PROBLEM REQUIREMENTS>
Below are some records; copy each line in them that contains "充提记录".
-- SUPPLIED ENTRIES follows --
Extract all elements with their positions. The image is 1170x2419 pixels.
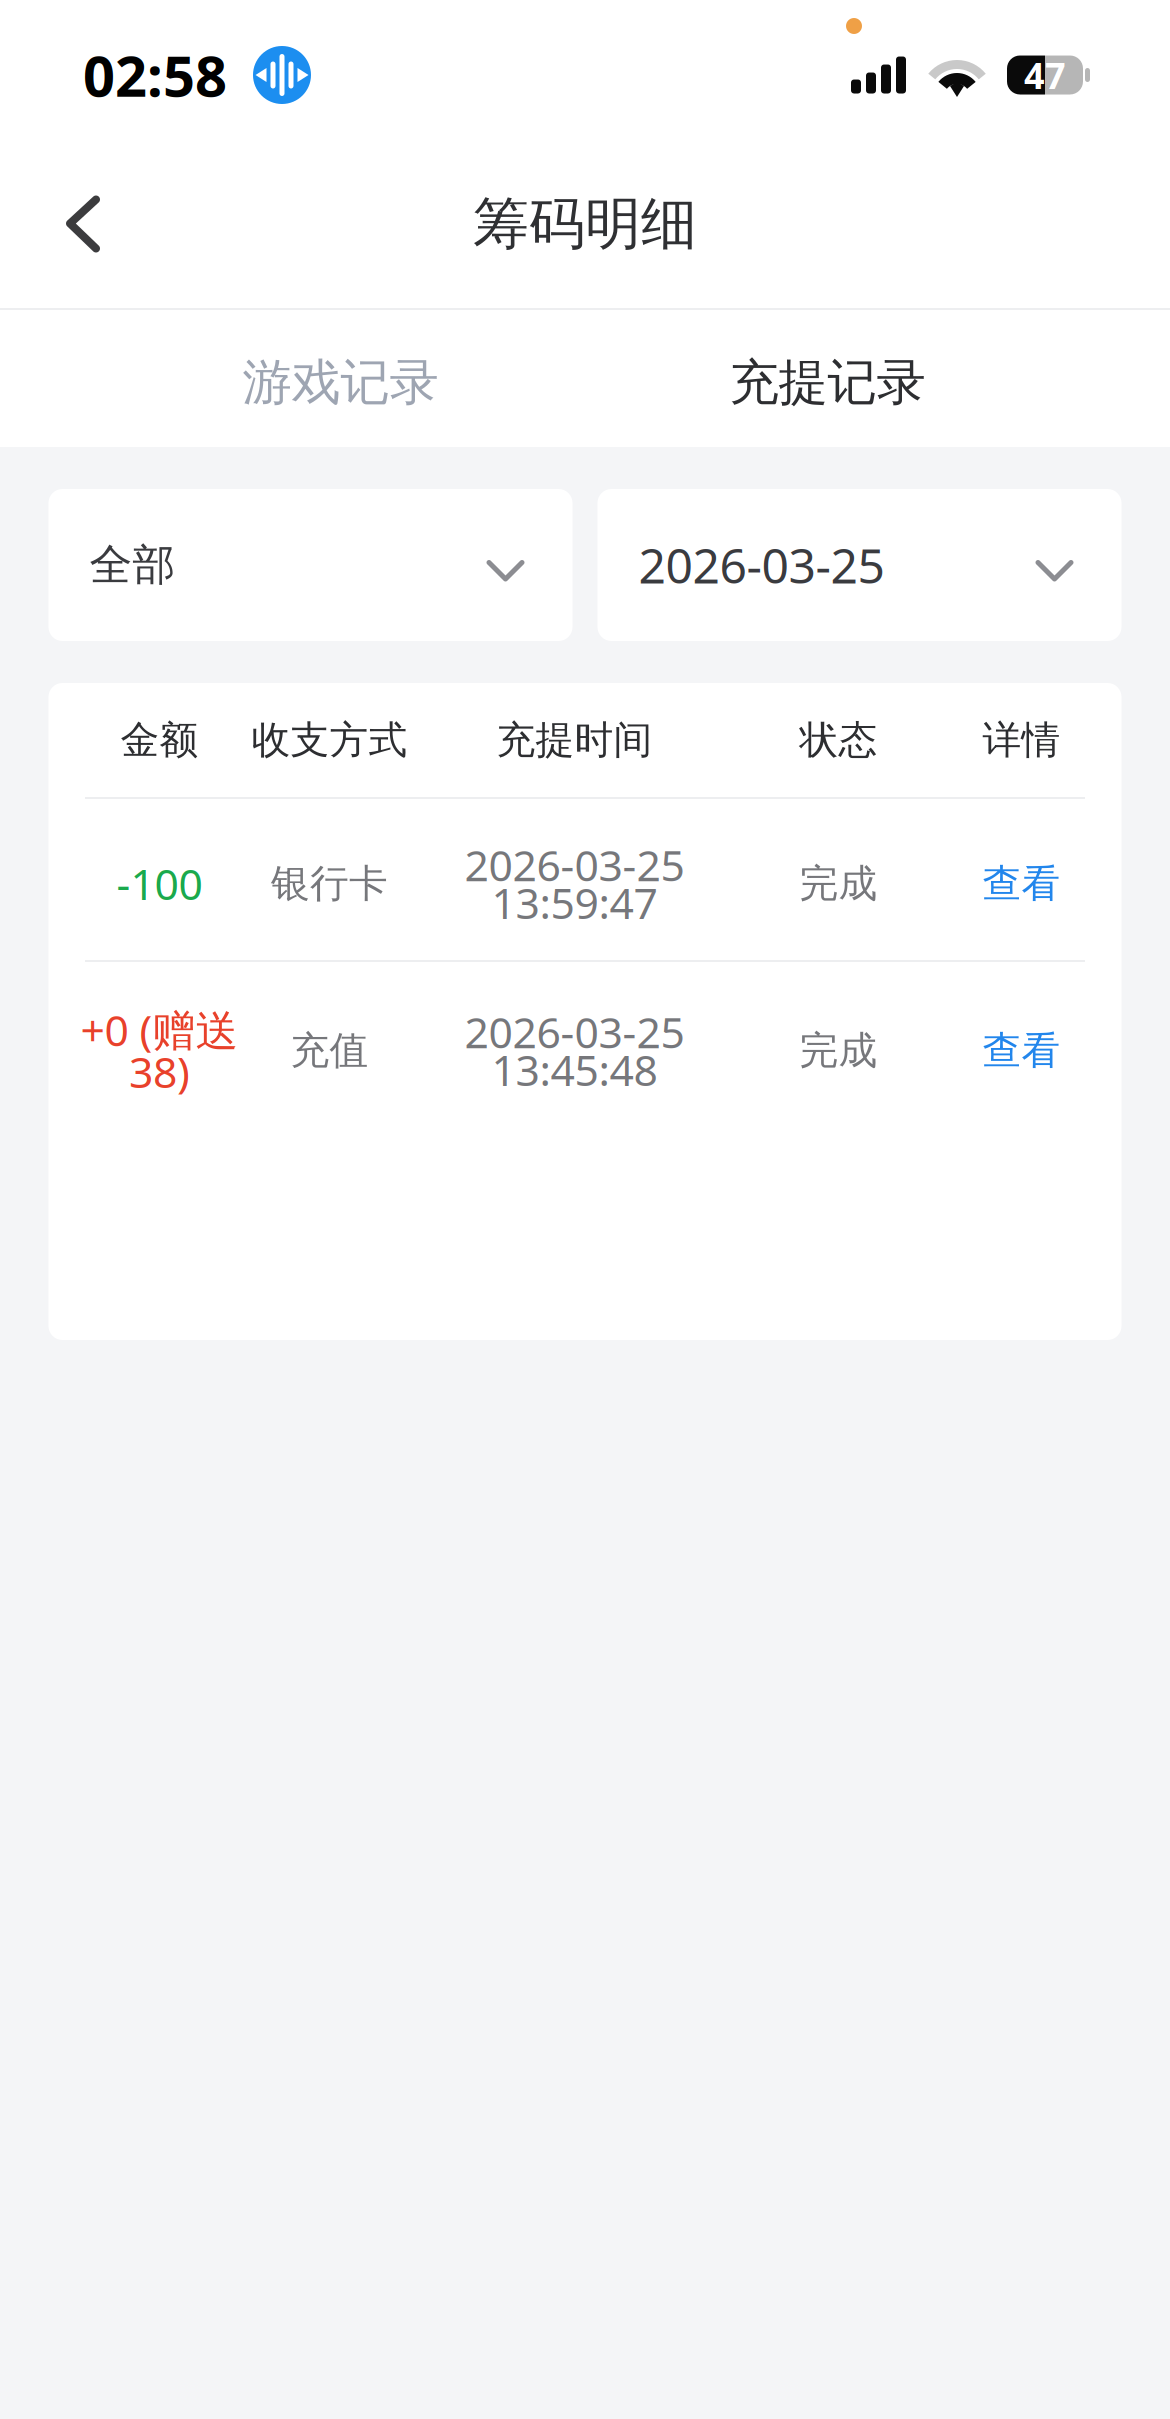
staticText: 完成 [800,1027,878,1074]
staticText: 2026-03-25 [464,836,684,893]
staticText: 充提时间 [496,716,652,764]
staticText: +0 (赠送 [80,1001,238,1058]
staticText: 2026-03-25 [638,533,884,597]
staticText: 详情 [982,716,1060,764]
button[interactable]: Back [23,164,143,284]
button[interactable]: 查看 [922,958,1122,1143]
staticText: 查看 [982,860,1060,907]
staticText: 充提记录 [730,352,926,413]
button[interactable]: Date filter [598,489,1122,641]
staticText: 收支方式 [252,716,408,764]
staticText: 银行卡 [271,860,388,907]
staticText: 状态 [800,716,878,764]
staticText: 47 [1024,51,1066,99]
staticText: 13:45:48 [492,1041,658,1098]
button[interactable]: Type filter [48,489,572,641]
staticText: 38) [129,1043,190,1100]
button[interactable]: 游戏记录 [120,314,560,451]
staticText: 筹码明细 [473,190,697,258]
staticText: -100 [116,855,202,912]
staticText: 金额 [120,716,198,764]
button[interactable]: 充提记录 [608,314,1048,451]
staticText: 游戏记录 [242,352,438,413]
staticText: 2026-03-25 [464,1003,684,1060]
button[interactable]: 查看 [922,803,1122,964]
staticText: 充值 [290,1027,368,1074]
staticText: 完成 [800,860,878,907]
staticText: 全部 [90,539,176,591]
staticText: 02:58 [83,38,227,112]
staticText: 查看 [982,1027,1060,1074]
staticText: 13:59:47 [492,874,658,931]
-- SUPPLIED ENTRIES concluded --
RESPONSE FOR THIS EXERCISE>
staticText: 充提记录 [730,352,926,413]
button[interactable]: 充提记录 [608,314,1048,451]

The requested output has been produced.